Dorénavant, la hausse des tarifs de garde d’un deuxième enfant sera réduite de moitié. Ce crédit rétroactif pour 2015, fortement inhabituel, a visiblement été ajouté en catastrophe puisqu’il n’est pas mentionné dans les renseignements additionnels sur les mesures fiscales.

Il bénéficiera à 30 000 familles, mais ce ne sera pas une panacée: pour un couple ayant un revenu de 100 000 $, l’économie serait de 292 $, ce qui est bien peu par rapport à une «contribution» de plus d’un millier de dollars.

Les foyers qui ont déjà rempli leur déclaration d’impôt recevront «rapidement» un chèque de Revenu Québec.

Goûter au Fonds vert

Les propriétaires pourront profiter du Fonds vert puisque Québec débloque 170 M$ pour un programme de rénovation devant permettre d'améliorer la fenestration et l’isolation des maisons et de changer les vieilles chaudières au mazout. Avis aux intéressés: la mesure n’est bonne que pour cette année.

Les références au rapport du fiscaliste Luc Godbout brillent par leur absence. Il n’y avait pas de «large consensus» pour baisser les impôts et augmenter les taxes, a affirmé M. Leitao.

Où sont les 250 000 emplois ?

Autre «porté disparu» de ce budget, comme le dit le critique péquiste en matière de Finances Nicolas Marceau: la promesse de 250 000 emplois du gouvernement Couillard.
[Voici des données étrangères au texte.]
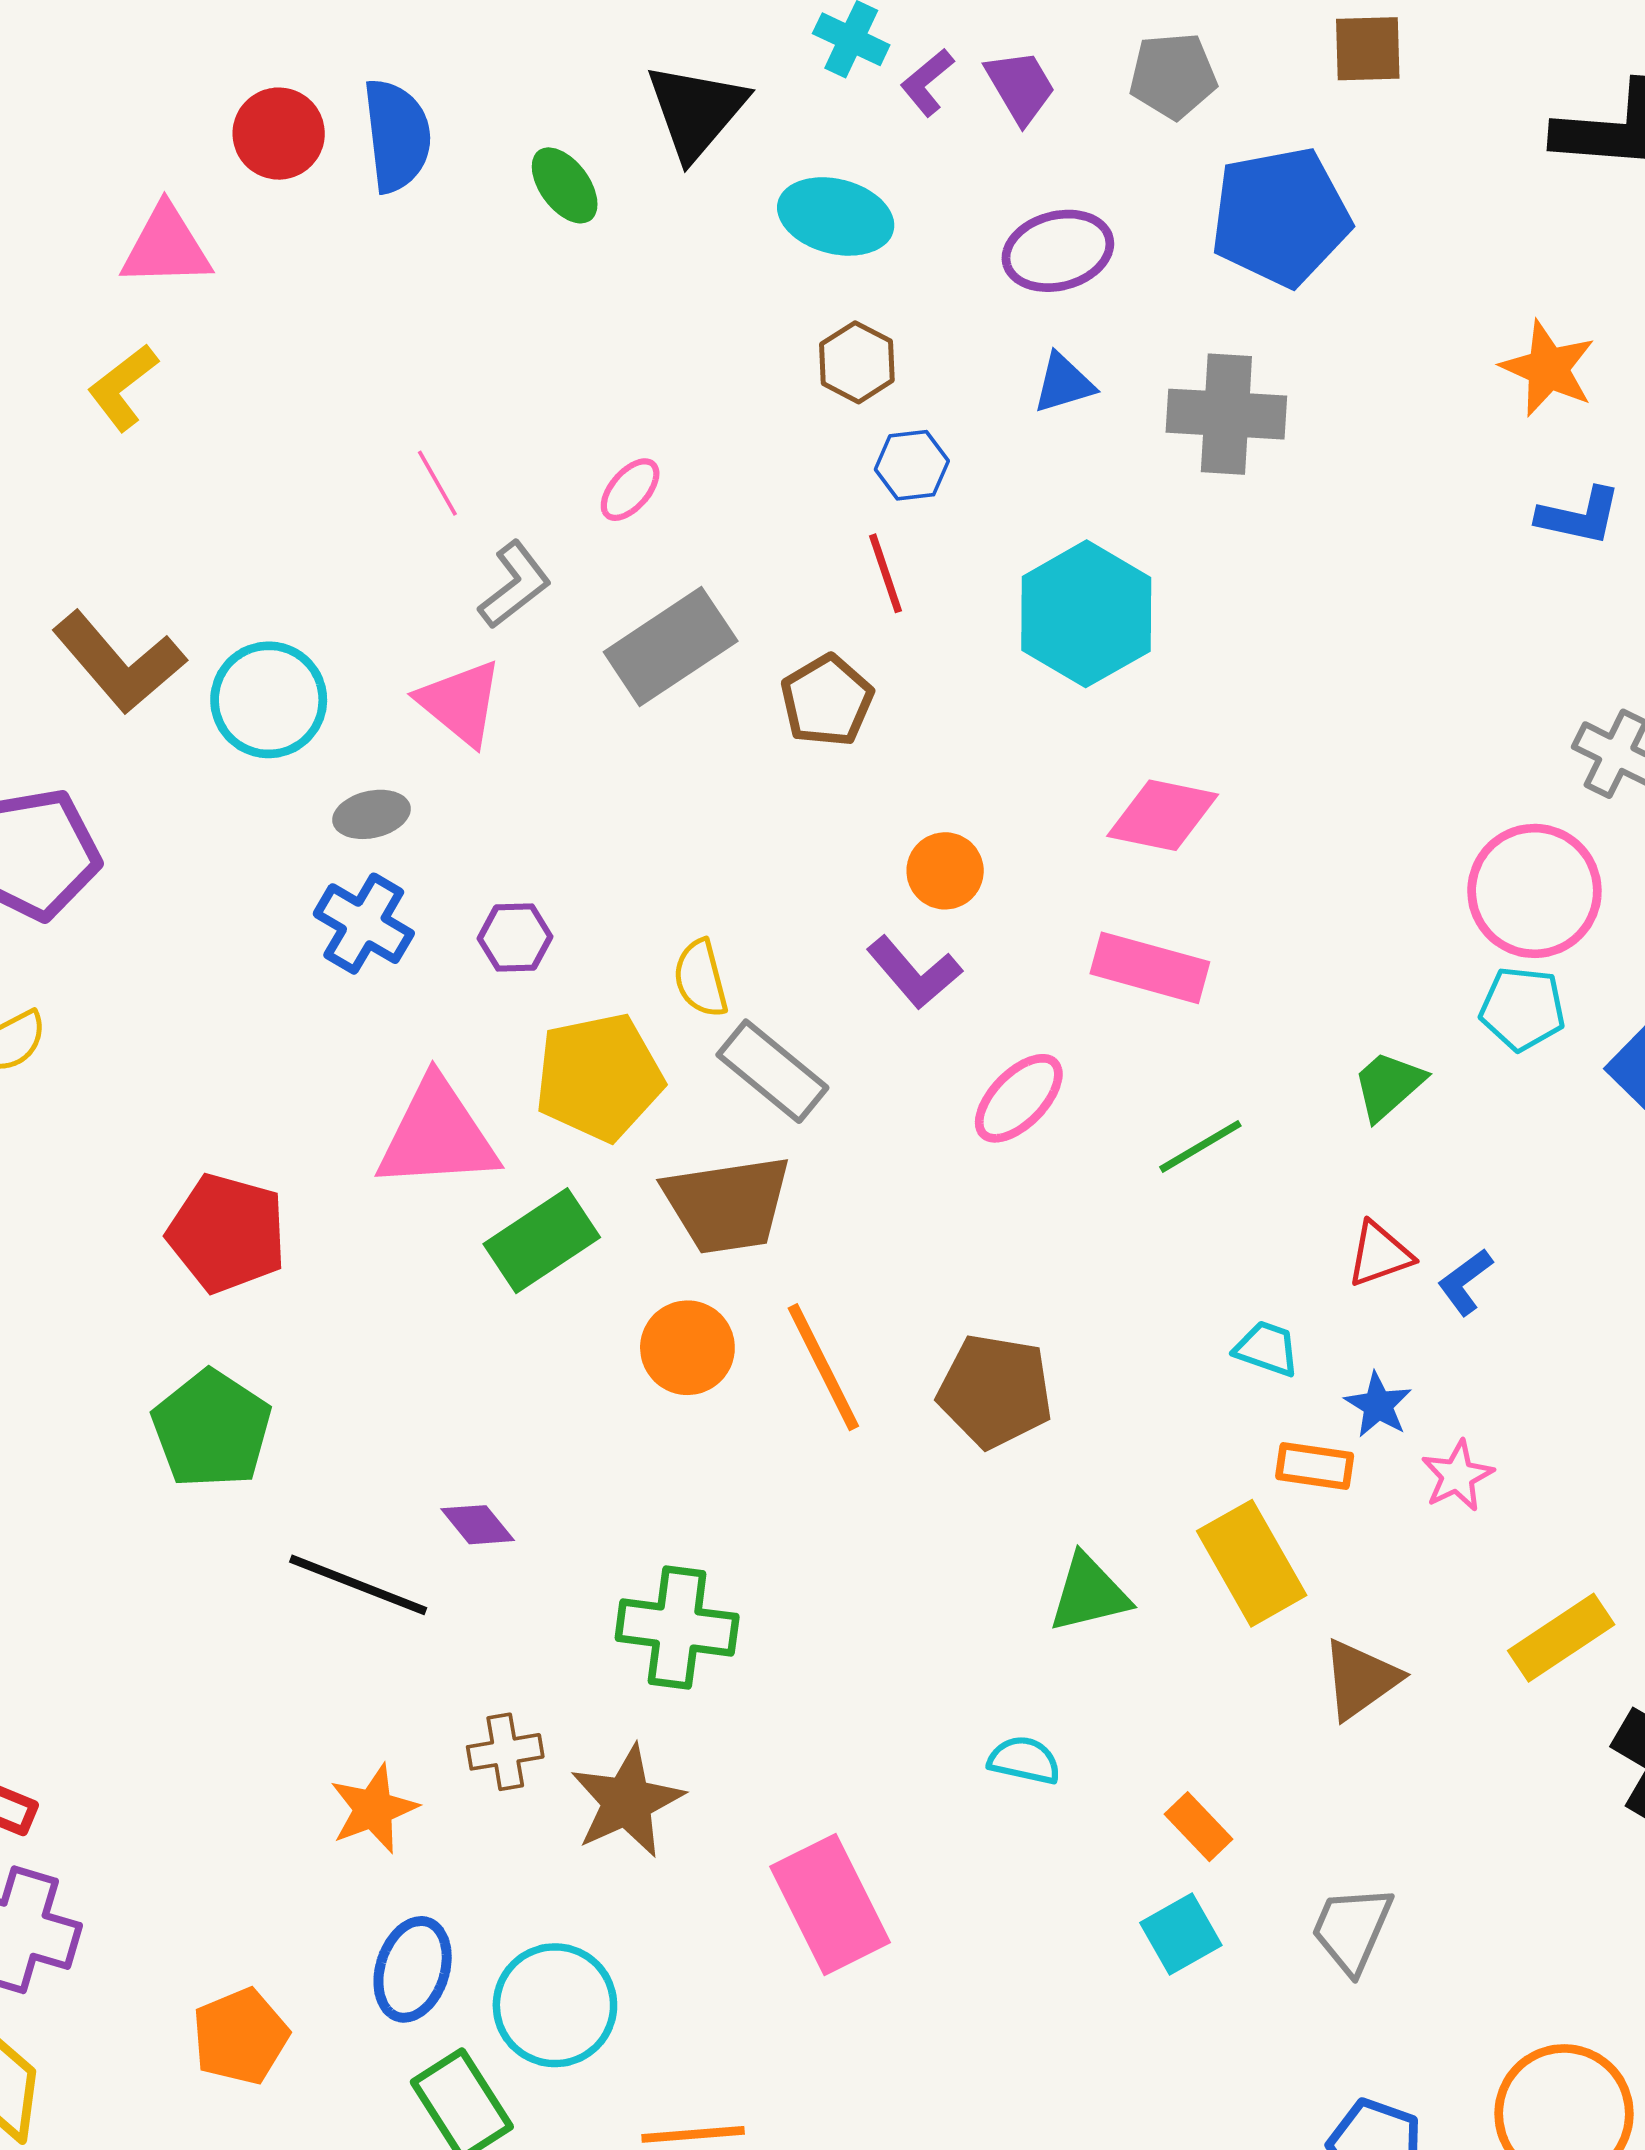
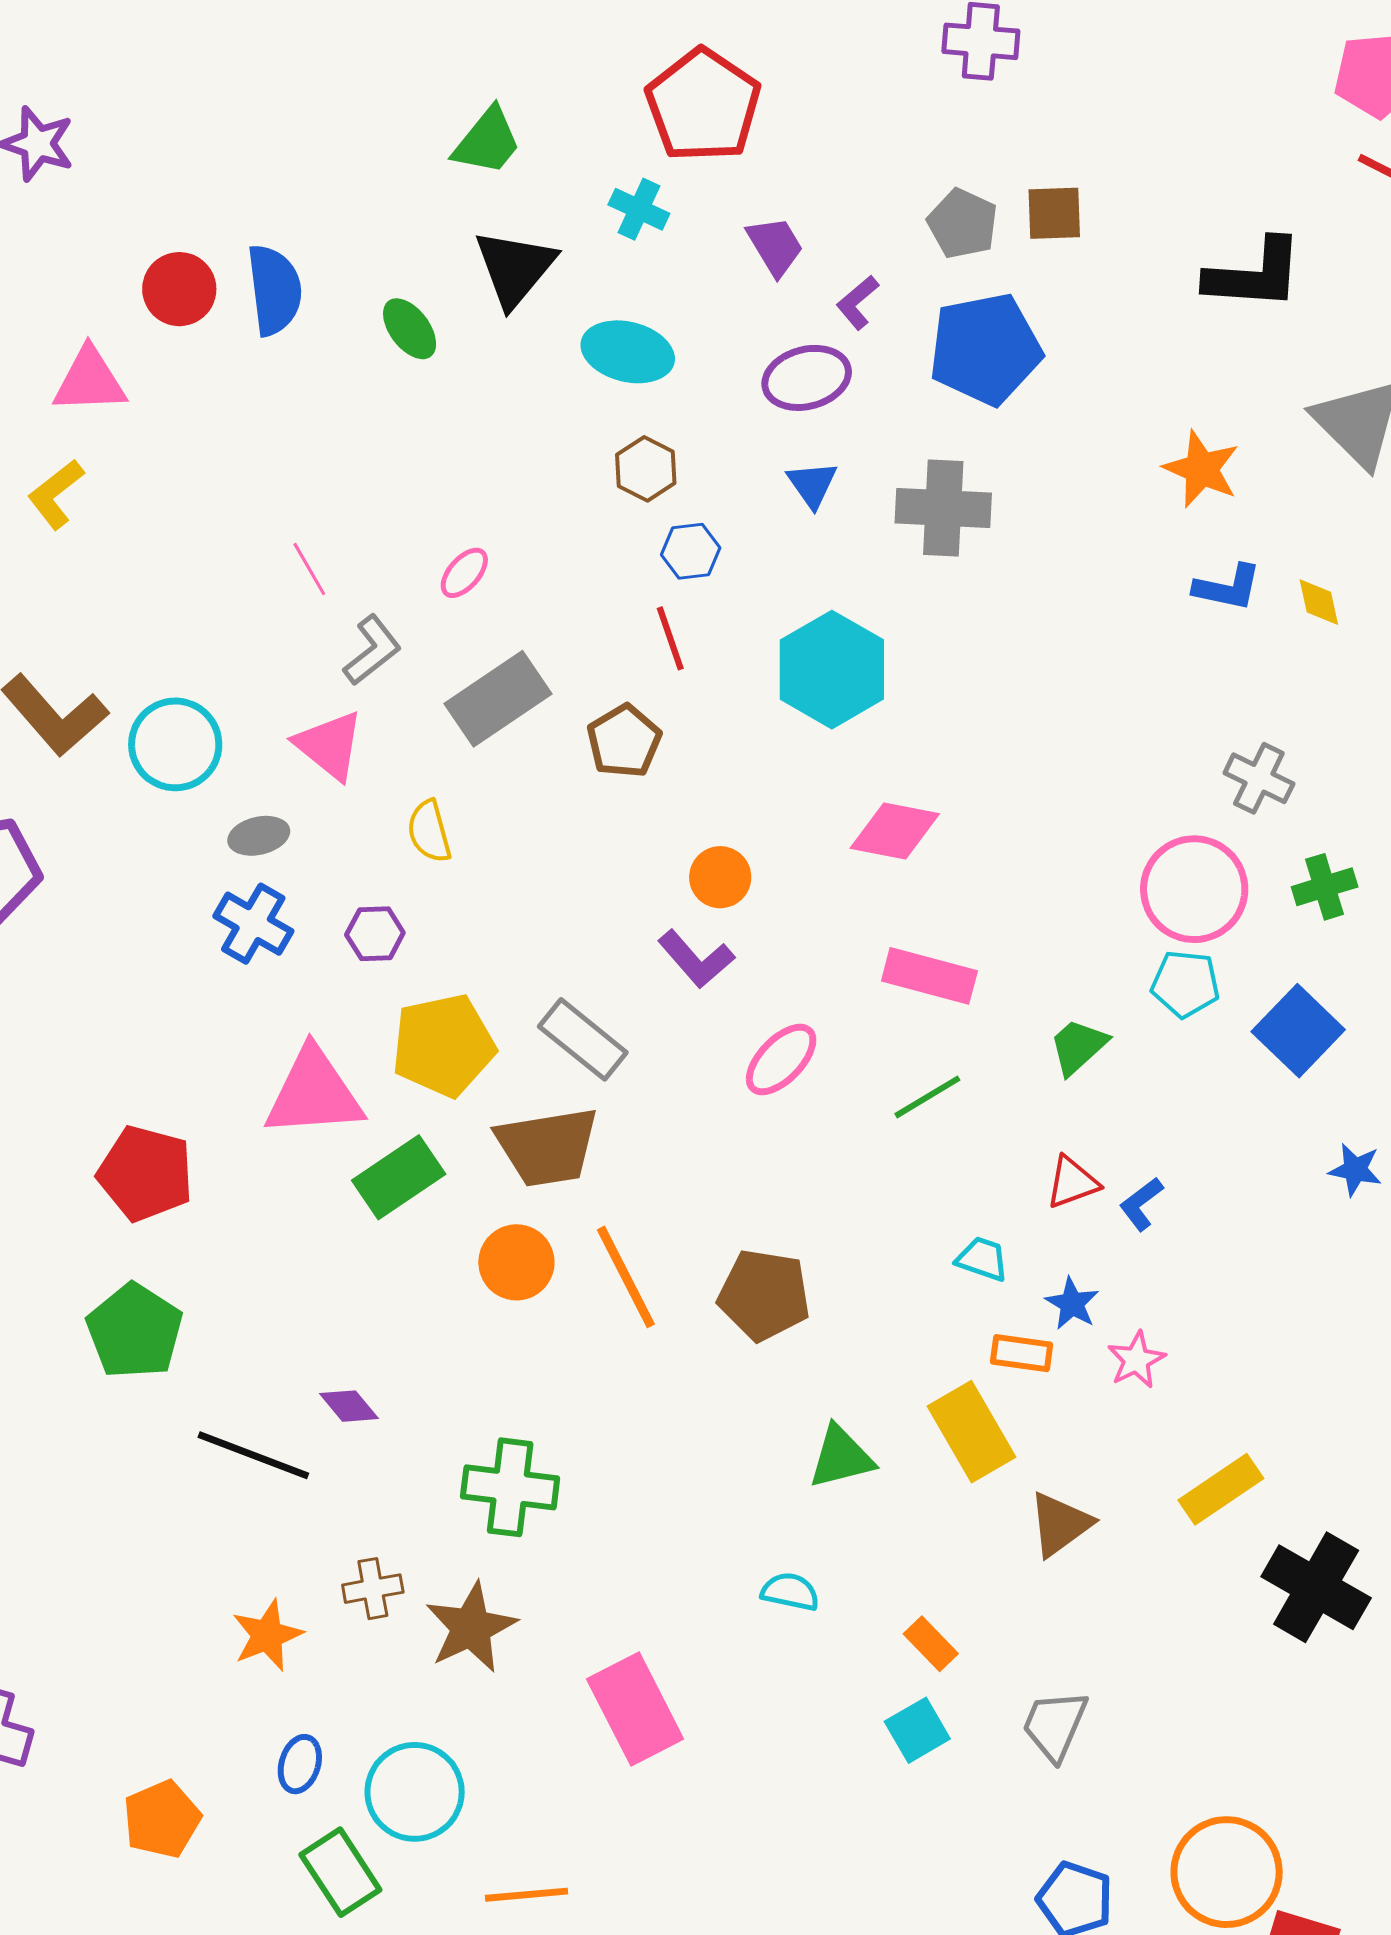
gray pentagon: (1173, 76) -> (963, 224), moved, turned 30
purple L-shape: (927, 82) -> (857, 302), moved
blue triangle: (1064, 383) -> (812, 484), turned -48
pink rectangle: (1150, 968) -> (929, 976), moved
yellow semicircle: (701, 978) -> (429, 831), moved
blue ellipse: (413, 1969) -> (300, 1764), size x0.7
À partir de 2016, la création d’emplois annuelle glisse sous la barre des 30 000. À ce jour, 87 000 emplois ont été créés, selon le ministère des Finances.

Carlos Leitao, toutefois, ne renonce pas à sa promesse, puisqu’il a «espoir» que les cibles seront «plus fortes» que ce qui est inscrit dans son plan économique, un deuxième budget équilibré après plusieurs années de déficit. «Il est fort probable que les choses se passent mieux que ce qui est inscrit dans le budget», a dit M. Leitao, qui s’est montré plus optimiste que ses fonctionnaires.